Nanshu Lu: Smart Skin
“If we can put electronics on humans it can give us a very different channel of communication with the world.”
Wearables and smart devices are becoming the new norm as engineers make electronics smaller and more easily integrated into our lives. But what about electronics becoming a part of our own skin?
“The idea is biointegrated. It is different than wearable,” says Nanshu Lu, an assistant professor in at the Cockrell School of Engineering and one of the minds behind the design of the biointegrated electronic tattoo. “We hope the electronics can become integrated with the body, and eventually we hope some day a part of the body.”
The concept of electronic skin sounds like science fiction, but the reality is much closer than you might think. Lu and her colleagues have created an electronic “tattoo.” These soft electronics are as thin as a temporary tattoo and flexible enough to conform to the movement and texture of the body. The goal of this level of seamlessness is to tap into the physical, electrical and chemical signals emitted by our organs. Being able to communicate with the body on such an intimate scale in real time could revolutionize industries from health care to gaming.

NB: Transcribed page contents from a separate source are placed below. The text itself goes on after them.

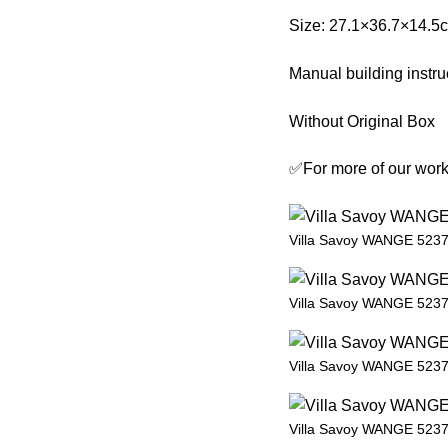
Size: 27.1×36.7×14.5
Manual building instru
Without Original Box
✅For more of our work,
Villa Savoy WANGE 5237 
Villa Savoy WANGE 5237 
Villa Savoy WANGE 5237 
Villa Savoy WANGE 5237 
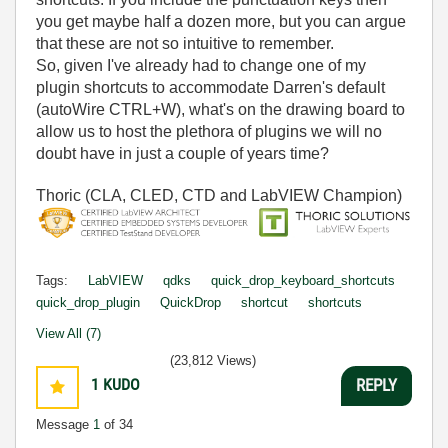
you get maybe half a dozen more, but you can argue
that these are not so intuitive to remember.
So, given I've already had to change one of my
plugin shortcuts to accommodate Darren's default
(autoWire CTRL+W), what's on the drawing board to
allow us to host the plethora of plugins we will no
doubt have in just a couple of years time?
Thoric (CLA, CLED, CTD and LabVIEW Champion)
Tags:
LabVIEW
qdks
quick_drop_keyboard_shortcuts
quick_drop_plugin
QuickDrop
shortcut
shortcuts
View All (7)
(23,812 Views)
1
KUDO
REPLY
Message
1
of 34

Lu’s research team invented a “cut-and-paste” method for producing electronic tattoos, reducing the production process from weeks to less than an hour.

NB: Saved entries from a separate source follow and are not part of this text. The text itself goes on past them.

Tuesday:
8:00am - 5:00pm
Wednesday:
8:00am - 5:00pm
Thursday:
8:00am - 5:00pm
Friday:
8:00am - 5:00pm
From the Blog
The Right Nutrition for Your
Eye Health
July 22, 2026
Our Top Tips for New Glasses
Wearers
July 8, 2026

We talked to Lu about her motivations and predictions about the future of biointegrated electronics.
Why did your research in soft electronics move toward biointegrated materials?

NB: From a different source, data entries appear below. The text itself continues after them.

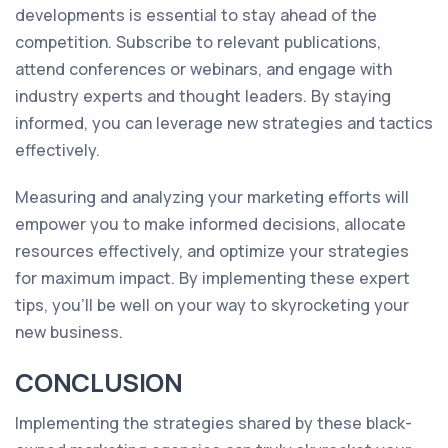
developments is essential to stay ahead of the
competition. Subscribe to relevant publications,
attend conferences or webinars, and engage with
industry experts and thought leaders. By staying
informed, you can leverage new strategies and tactics
effectively.
Measuring and analyzing your marketing efforts will
empower you to make informed decisions, allocate
resources effectively, and optimize your strategies
for maximum impact. By implementing these expert
tips, you'll be well on your way to skyrocketing your
new business.
CONCLUSION
Implementing the strategies shared by these black-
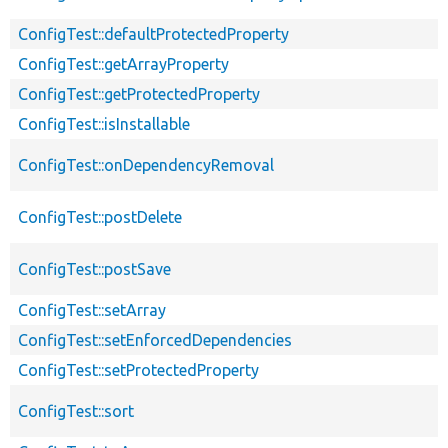
ConfigTest::defaultProtectedProperty
ConfigTest::getArrayProperty
ConfigTest::getProtectedProperty
ConfigTest::isInstallable
ConfigTest::onDependencyRemoval
ConfigTest::postDelete
ConfigTest::postSave
ConfigTest::setArray
ConfigTest::setEnforcedDependencies
ConfigTest::setProtectedProperty
ConfigTest::sort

I was always curious about our body. How do we communicate with the rest of the world instead of just having voices? I realized that if we could put electronics on humans it could give us a very different channel of communication with the world.
Are these soft electronics actually part of the skin?
No, it is like a secondary skin on your skin’s surface, or a patch on the heart or the lung. But so soft, thin that it is mechanically imperceptible to the wearer. It’s intimately integrated with the body and eventually, we hope, someday a part of the body.
You mentioned a patch on the heart or lung. How does that work?
When the surgeon is doing open-heart surgery it is very difficult to monitor the heart in three dimensions. We take the soft electronics and make them into a functional sock that goes onto the heart and gives a three-dimensional, full-field mapping of the heart’s functionality. It tells the surgeon immediately about the heart’s electrophysiological signal, mechanical signal, pH, things like that. It is 360 degrees of information.
How much information is gathered from these “smart skin” tattoos?
It’s an enormous amount of data. No one has really ever had that experience of all vital signs continuously monitored on one human body. It is huge data. Once you can simultaneously collect, let’s say, heartbeat, respiration, temperature, hydration — that kind of information — now think how you can use them?
How practical is this high-tech technique?
The manufacturing time and cost have dropped by a hundred fold. Now we can go from idea to device in less than one hour. It’s the first time that tattoo electronics could be made in such a simple, low-cost, bench-top, green manufacturing process.
This is not just for hospitals in big cities, but for people in the third world who don’t have access to a lot of medical care. Now they have a low cost way of monitoring their health. And one day we may be able to get treatment to them with this kind of bioelectronics.
What is needed to take this concept into the mainstream?
We still need batteries, bluetooth, processors, a flexible circuit board — they are still pretty bulky and power consuming. We need collaborators. My close collaborator at UT, Professor Nan Sun, is doing integrated circuit design. He is working very hard to integrate all the components into one single chip that can go onto the patch, wirelessly charge and transmit data.